● What is expected
For the material below, please count the lines containing "Wednesday". Reply with the count alone.

● Extracted information
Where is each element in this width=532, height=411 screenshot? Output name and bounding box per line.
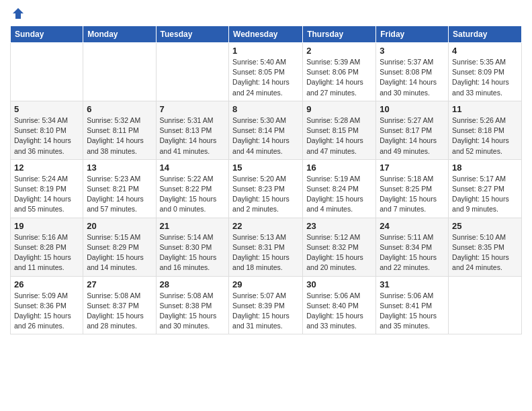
day-number: 19 [14,221,79,231]
day-info: Sunrise: 5:34 AMSunset: 8:10 PMDaylight:… [14,116,79,156]
svg-marker-0 [13,8,24,19]
day-info: Sunrise: 5:37 AMSunset: 8:08 PMDaylight:… [380,57,445,98]
day-info: Sunrise: 5:24 AMSunset: 8:19 PMDaylight:… [14,174,79,215]
day-info: Sunrise: 5:11 AMSunset: 8:34 PMDaylight:… [380,232,445,273]
calendar-cell-1-2: 7Sunrise: 5:31 AMSunset: 8:13 PMDaylight… [156,101,229,159]
day-info: Sunrise: 5:19 AMSunset: 8:24 PMDaylight:… [306,174,372,215]
day-info: Sunrise: 5:40 AMSunset: 8:05 PMDaylight:… [232,57,299,98]
day-info: Sunrise: 5:12 AMSunset: 8:32 PMDaylight:… [306,232,372,273]
day-info: Sunrise: 5:26 AMSunset: 8:18 PMDaylight:… [452,116,518,156]
day-number: 22 [232,221,299,231]
calendar-cell-4-2: 28Sunrise: 5:08 AMSunset: 8:38 PMDayligh… [156,276,229,334]
day-info: Sunrise: 5:35 AMSunset: 8:09 PMDaylight:… [452,57,518,98]
day-number: 13 [87,163,152,173]
day-number: 21 [160,221,226,231]
page: Sunday Monday Tuesday Wednesday Thursday… [0,0,532,341]
calendar-cell-3-0: 19Sunrise: 5:16 AMSunset: 8:28 PMDayligh… [11,218,83,276]
day-number: 16 [306,163,372,173]
week-row-2: 12Sunrise: 5:24 AMSunset: 8:19 PMDayligh… [11,159,522,218]
calendar-cell-2-0: 12Sunrise: 5:24 AMSunset: 8:19 PMDayligh… [11,159,83,218]
day-info: Sunrise: 5:08 AMSunset: 8:38 PMDaylight:… [160,291,226,332]
day-number: 18 [452,163,518,173]
day-number: 3 [380,46,445,56]
day-info: Sunrise: 5:08 AMSunset: 8:37 PMDaylight:… [87,291,152,332]
weekday-header-row: Sunday Monday Tuesday Wednesday Thursday… [11,26,522,43]
calendar-cell-2-2: 14Sunrise: 5:22 AMSunset: 8:22 PMDayligh… [156,159,229,218]
calendar-cell-0-3: 1Sunrise: 5:40 AMSunset: 8:05 PMDaylight… [229,43,303,101]
day-info: Sunrise: 5:28 AMSunset: 8:15 PMDaylight:… [306,116,372,156]
day-number: 8 [232,104,299,114]
day-info: Sunrise: 5:31 AMSunset: 8:13 PMDaylight:… [160,116,226,156]
calendar-cell-1-1: 6Sunrise: 5:32 AMSunset: 8:11 PMDaylight… [83,101,156,159]
calendar-cell-0-2 [156,43,229,101]
calendar-cell-1-4: 9Sunrise: 5:28 AMSunset: 8:15 PMDaylight… [303,101,376,159]
day-number: 4 [452,46,518,56]
day-info: Sunrise: 5:39 AMSunset: 8:06 PMDaylight:… [306,57,372,98]
calendar-cell-3-5: 24Sunrise: 5:11 AMSunset: 8:34 PMDayligh… [376,218,449,276]
day-info: Sunrise: 5:17 AMSunset: 8:27 PMDaylight:… [452,174,518,215]
calendar-cell-1-6: 11Sunrise: 5:26 AMSunset: 8:18 PMDayligh… [449,101,522,159]
day-info: Sunrise: 5:32 AMSunset: 8:11 PMDaylight:… [87,116,152,156]
day-info: Sunrise: 5:30 AMSunset: 8:14 PMDaylight:… [232,116,299,156]
calendar-cell-3-6: 25Sunrise: 5:10 AMSunset: 8:35 PMDayligh… [449,218,522,276]
day-info: Sunrise: 5:13 AMSunset: 8:31 PMDaylight:… [232,232,299,273]
day-number: 17 [380,163,445,173]
calendar-cell-0-5: 3Sunrise: 5:37 AMSunset: 8:08 PMDaylight… [376,43,449,101]
day-number: 23 [306,221,372,231]
day-number: 2 [306,46,372,56]
week-row-1: 5Sunrise: 5:34 AMSunset: 8:10 PMDaylight… [11,101,522,159]
day-info: Sunrise: 5:15 AMSunset: 8:29 PMDaylight:… [87,232,152,273]
calendar-cell-3-3: 22Sunrise: 5:13 AMSunset: 8:31 PMDayligh… [229,218,303,276]
day-number: 10 [380,104,445,114]
calendar-cell-4-6 [449,276,522,334]
header-saturday: Saturday [449,26,522,43]
header-monday: Monday [83,26,156,43]
header-wednesday: Wednesday [229,26,303,43]
calendar-cell-3-1: 20Sunrise: 5:15 AMSunset: 8:29 PMDayligh… [83,218,156,276]
day-info: Sunrise: 5:27 AMSunset: 8:17 PMDaylight:… [380,116,445,156]
day-number: 6 [87,104,152,114]
calendar-cell-2-3: 15Sunrise: 5:20 AMSunset: 8:23 PMDayligh… [229,159,303,218]
week-row-0: 1Sunrise: 5:40 AMSunset: 8:05 PMDaylight… [11,43,522,101]
calendar-cell-4-1: 27Sunrise: 5:08 AMSunset: 8:37 PMDayligh… [83,276,156,334]
calendar-cell-4-4: 30Sunrise: 5:06 AMSunset: 8:40 PMDayligh… [303,276,376,334]
day-number: 20 [87,221,152,231]
day-info: Sunrise: 5:20 AMSunset: 8:23 PMDaylight:… [232,174,299,215]
calendar-cell-0-1 [83,43,156,101]
day-number: 30 [306,279,372,289]
day-number: 9 [306,104,372,114]
day-number: 5 [14,104,79,114]
calendar-cell-2-5: 17Sunrise: 5:18 AMSunset: 8:25 PMDayligh… [376,159,449,218]
day-number: 14 [160,163,226,173]
week-row-4: 26Sunrise: 5:09 AMSunset: 8:36 PMDayligh… [11,276,522,334]
calendar-cell-1-0: 5Sunrise: 5:34 AMSunset: 8:10 PMDaylight… [11,101,83,159]
calendar-cell-3-2: 21Sunrise: 5:14 AMSunset: 8:30 PMDayligh… [156,218,229,276]
day-info: Sunrise: 5:22 AMSunset: 8:22 PMDaylight:… [160,174,226,215]
calendar-cell-4-5: 31Sunrise: 5:06 AMSunset: 8:41 PMDayligh… [376,276,449,334]
day-number: 29 [232,279,299,289]
day-info: Sunrise: 5:09 AMSunset: 8:36 PMDaylight:… [14,291,79,332]
day-number: 12 [14,163,79,173]
day-number: 7 [160,104,226,114]
calendar-cell-3-4: 23Sunrise: 5:12 AMSunset: 8:32 PMDayligh… [303,218,376,276]
calendar-cell-4-0: 26Sunrise: 5:09 AMSunset: 8:36 PMDayligh… [11,276,83,334]
day-number: 11 [452,104,518,114]
day-number: 28 [160,279,226,289]
day-info: Sunrise: 5:07 AMSunset: 8:39 PMDaylight:… [232,291,299,332]
header [10,7,522,20]
day-info: Sunrise: 5:10 AMSunset: 8:35 PMDaylight:… [452,232,518,273]
calendar-cell-2-6: 18Sunrise: 5:17 AMSunset: 8:27 PMDayligh… [449,159,522,218]
calendar-cell-1-3: 8Sunrise: 5:30 AMSunset: 8:14 PMDaylight… [229,101,303,159]
header-thursday: Thursday [303,26,376,43]
week-row-3: 19Sunrise: 5:16 AMSunset: 8:28 PMDayligh… [11,218,522,276]
calendar-cell-0-6: 4Sunrise: 5:35 AMSunset: 8:09 PMDaylight… [449,43,522,101]
day-number: 27 [87,279,152,289]
calendar-cell-1-5: 10Sunrise: 5:27 AMSunset: 8:17 PMDayligh… [376,101,449,159]
calendar-cell-0-0 [11,43,83,101]
day-info: Sunrise: 5:06 AMSunset: 8:40 PMDaylight:… [306,291,372,332]
day-info: Sunrise: 5:06 AMSunset: 8:41 PMDaylight:… [380,291,445,332]
logo [10,7,25,20]
day-info: Sunrise: 5:18 AMSunset: 8:25 PMDaylight:… [380,174,445,215]
calendar-cell-2-4: 16Sunrise: 5:19 AMSunset: 8:24 PMDayligh… [303,159,376,218]
day-number: 31 [380,279,445,289]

● Response area
3